Erdoğan, PKK/PYD'nin 30 kilometre alandan güneye çekileceğini bildirdi. 

"Peki isim değiştirerek Suriye’de rejim ordusunun içine girer mi? Tekrar Türkiye için tehdit olmaya devam eder mi?" sorusuna ise Erdoğan, "Bu konu ile ilgili olarak zaten biz Sayın Putin’e bir hatırlatma yaptık, sizin dediğinizin değişik bir versiyonuydu. Dedik ki 'Bunlar icabında rejimin elbiselerini giymek suretiyle arazide kalırsa ne olur?', 'Müsaade etmeyiz' dedi. Takipte olacağız." yanıtını verdi.

"Adana Mutabakatı, Suriye'ye girişimizin dayanağı"

Erdoğan, "Mutabakatta dikkatimizi çeken bir ifade oldu. Adana Mutabakatı bu süreçte çok sık gündeme getirildi Rusya tarafından. Hatta en son Lavrov değişebileceğine atıfta bulundu. Mutabakatta da “Rusya Federasyonu Adana Mutabakatının uygulamasını kolaylaştırır” deniliyor. Bu ne anlama geliyor?" sorusunu şöyle yanıtladı:

"Bizim geçmişte yaptığımız Adana Mutabakatına yönelik herhangi bir değişiklik söz konusu değildir. Rejimin Adana Mutabakatı ile ilgili zaman zaman değiştirme yaklaşımları oldu. Lavrov’un söylediği de yumuşatmaya, kolaylaştırmaya yöneliktir aslında. Adana Mutabakatını ilk defa gündeme getiren de Rusya tarafı olmuştur. O günden bugüne kadar zaten Adana Mutabakatı özellikle bizim Suriye’ye girişimizin en önemli dayanağıdır."
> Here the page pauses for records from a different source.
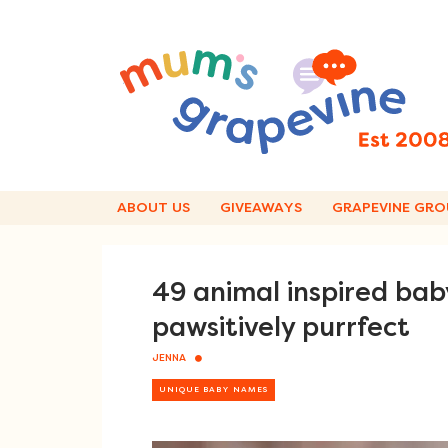
Skip
to
content
ABOUT US
GIVEAWAYS
GRAPEVINE GRO
49 animal inspired ba
pawsitively purrfect
JENNA
UNIQUE BABY NAMES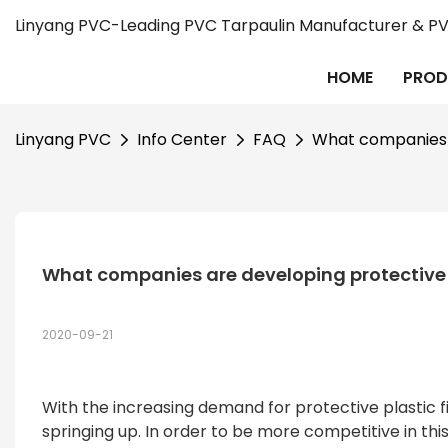
Linyang PVC-Leading PVC Tarpaulin Manufacturer & PVC
HOME
PROD
Linyang PVC
Info Center
FAQ
What companies a
What companies are developing protective p
2020-09-21
With the increasing demand for protective plastic 
springing up. In order to be more competitive in th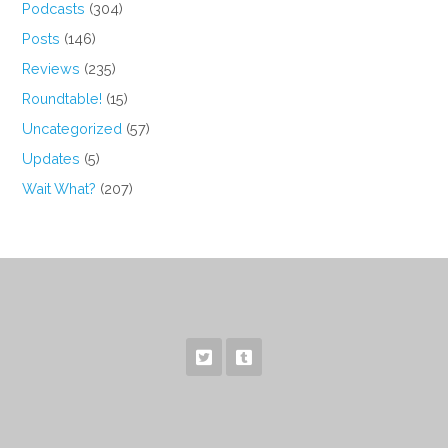
Podcasts
(304)
Posts
(146)
Reviews
(235)
Roundtable!
(15)
Uncategorized
(57)
Updates
(5)
Wait What?
(207)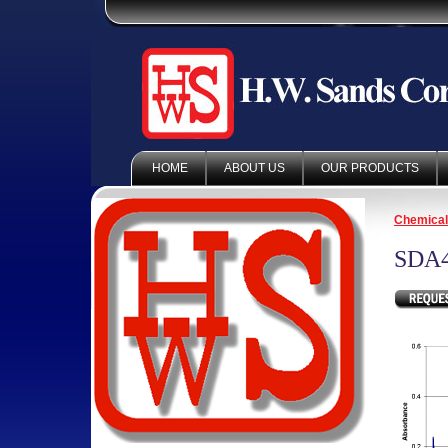
HOME
ABOUT US
OUR PRODUCTS
Chemica
SDA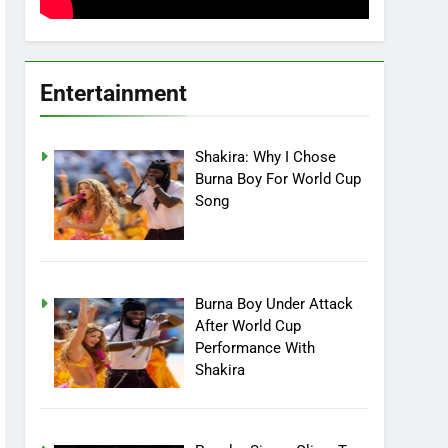
Entertainment
Shakira: Why I Chose
Burna Boy For World Cup
Song
Burna Boy Under Attack
After World Cup
Performance With
Shakira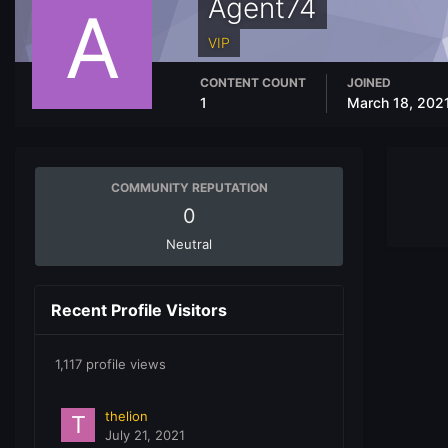
Agent74
VIP
CONTENT COUNT
JOINED
1
March 18, 202
COMMUNITY REPUTATION
0
Neutral
Recent Profile Visitors
1,117 profile views
thelion
July 21, 2021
"Bu mutabakatta biz Suriye rejimine ilişkin bir ifade okumadık ancak bundan sonra Türkiye ve Suriye rejimi arasında farklı bir ilişki modeli geliştirilmesi söz olabilir mi?" sorusuna ise Erdoğan, şu karşılığı verdi:

"Bundan sonraki süreçle ilgili olarak biz başta Rusya-Suriye münasebetlerinden hareketle kendimiz için bunu çok daha isabetli bir yol olarak görüyoruz ve bugünkü görüşmelerde de bunun bu süreci çok daha kolay kılacağını gördük ve buna inandık. Temennim odur ki bundan sonraki süreçte de biz bu münasebetleri kolaylaştıracak adımları Dışişleri Bakanlığı olsun, Savunma Bakanlığı olsun, istihbarat olsun, bunları devreye sokarak Rusya tarafından bu işi sürekli gündeme aldık ve gündemde de… Bunlar zaman zaman bize olumlu neticeler de verdi. Bundan sonraki süreçte de biz bunları tabi yine kullanacağız, bundan istifade de edeceğiz."
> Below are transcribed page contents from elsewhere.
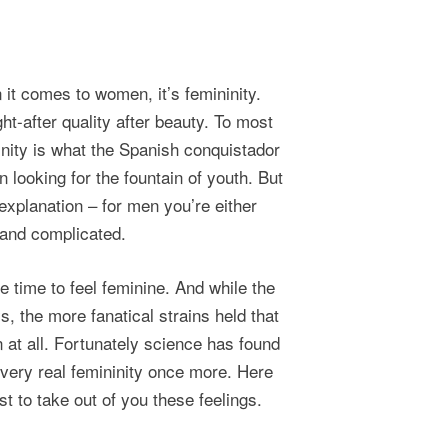
 it comes to women, it’s femininity.
ht-after quality after beauty. To most
minity is what the Spanish conquistador
 looking for the fountain of youth. But
xplanation – for men you’re either
 and complicated.
e time to feel feminine. And while the
 the more fanatical strains held that
at all. Fortunately science has found
 very real femininity once more. Here
t to take out of you these feelings.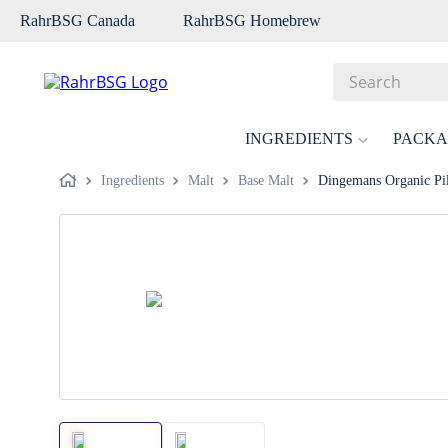
RahrBSG Canada
RahrBSG Homebrew
Search
Top Searches
INGREDIENTS
PACKA
1
.
pilsner
Ingredients
Malt
Base Malt
Dingemans Organic Pil
2
.
munich
3
.
vienna
4
.
biofine
5
.
oats
6
.
fermcap
7
.
crystal
8
.
wheat
9
.
weyermann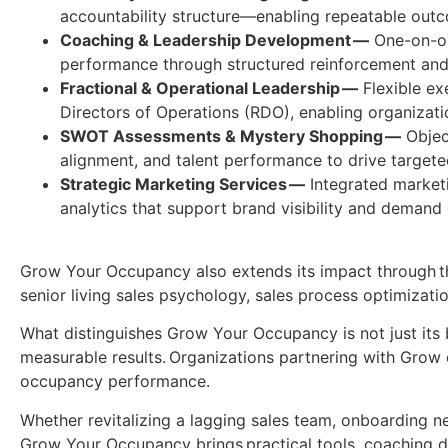
accountability structure—enabling repeatable ou
Coaching & Leadership Development —
One-on-one
performance through structured reinforcement an
Fractional & Operational Leadership —
Flexible ex
Directors of Operations (RDO), enabling organizat
SWOT Assessments & Mystery Shopping —
Object
alignment, and talent performance to drive target
Strategic Marketing Services —
Integrated marketi
analytics that support brand visibility and demand 
Grow Your Occupancy also extends its impact through tho
senior living sales psychology, sales process optimizati
What distinguishes Grow Your Occupancy is not just its b
measurable results. Organizations partnering with Grow 
occupancy performance.
Whether revitalizing a lagging sales team, onboarding ne
Grow Your Occupancy brings practical tools, coaching 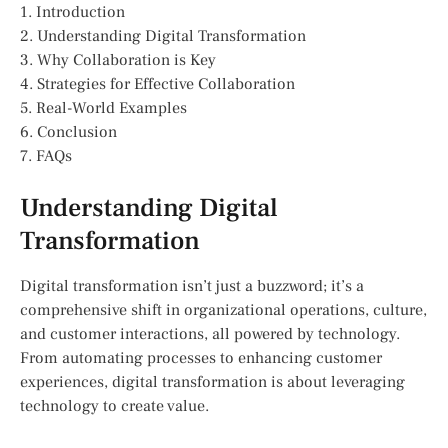
1. Introduction
2. Understanding Digital Transformation
3. Why Collaboration is Key
4. Strategies for Effective Collaboration
5. Real-World Examples
6. Conclusion
7. FAQs
Understanding Digital
Transformation
Digital transformation isn’t just a buzzword; it’s a
comprehensive shift in organizational operations, culture,
and customer interactions, all powered by technology.
From automating processes to enhancing customer
experiences, digital transformation is about leveraging
technology to create value.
"Bizim mücadele ettiğimiz Kürtler değil PKK’dır, YPG’dir"

Cumhurbaşkanı Erdoğan, "PKK’nın sözde kanton ilan ettiği Ayn el-Arab ele alındı mı? PKK-YPG’den nasıl temizlenecek? Bununla birlikte Sayın Putin’in çok uluslu Suriye tanımı içinde Kürtler vurgusu vardı. Suriye Milli Ordusu’nun temsil ettiği kitleye bir vurgu yapılmadı. Bunu nasıl değerlendiriyorsunuz?" sorusu üzerine şu ifadeleri kullandı:

"Aslında Rusya’nın bizim Ayn el-Arab’a girmemiz konusunda her zaman bazı davetleri olmuştur. Fakat ABD’nin de tam tersine oraya girmememiz istikametinde yaklaşımı olmuştur. Bu yaklaşım aslında Obama döneminde de böyleydi. Ki biliyorsunuz Obama uçaklarla Kobani’ye silah, mühimmat, her türlü şeyi indirdi ve oradan adeta bizim ülkemize onlar bir huruç harekatı başlattılar. Bugün eğer 350 bin Kobanili ülkemizdeyse bunun müsebbibi birinci derecede Obama’dır ve şu anda bunlar bizde. 'Türkiye’de Suriye’nin kuzeyinden hiç Kürt yok' diyenler yalan söylüyor. Bunun dışında tabi sayıları 3 milyon 600 bine ulaşan Suriyelilere baktığımız zaman ağırlıklı Arap. Onun dışında Ezidi vesaire de var. Biz burada gerek Ruslara gerekse Amerikalılara hepsini anlattık. Bunlardan sonra zaten bu neticeye vardık."

Erdoğan, sözlerine şöyle devam etti:

"Şu an itibarıyla özellikle ısrarla bir şey kullanılıyor; devamlı 'Kürtler aşağı Kürtler yukarı' Bizim oradaki Kürtlerle bir sorunumuz yok. Bizim derdimiz buradaki teröristlerdir ama bunlar öyle anlatıyorlar ki olayı… 'Kürtler…' Amerikalılardan da böyle dinliyoruz, maalesef Ruslardan da… Herkes… Dün akşam onu da söyledim “Bunu bu şekilde kullanmanız Kürt kardeşlerimize saygısızlıktır. Bu saygısızlığı yapıyorsunuz. Lütfen böyle kullanmayın, bizim mücadele ettiğimiz PKK’dır, YPG’dir, yani teröristlerdir. Teröristin hangi ırktan, hangi dinden geldiğinin ne önemi var. Terörist teröristtir.”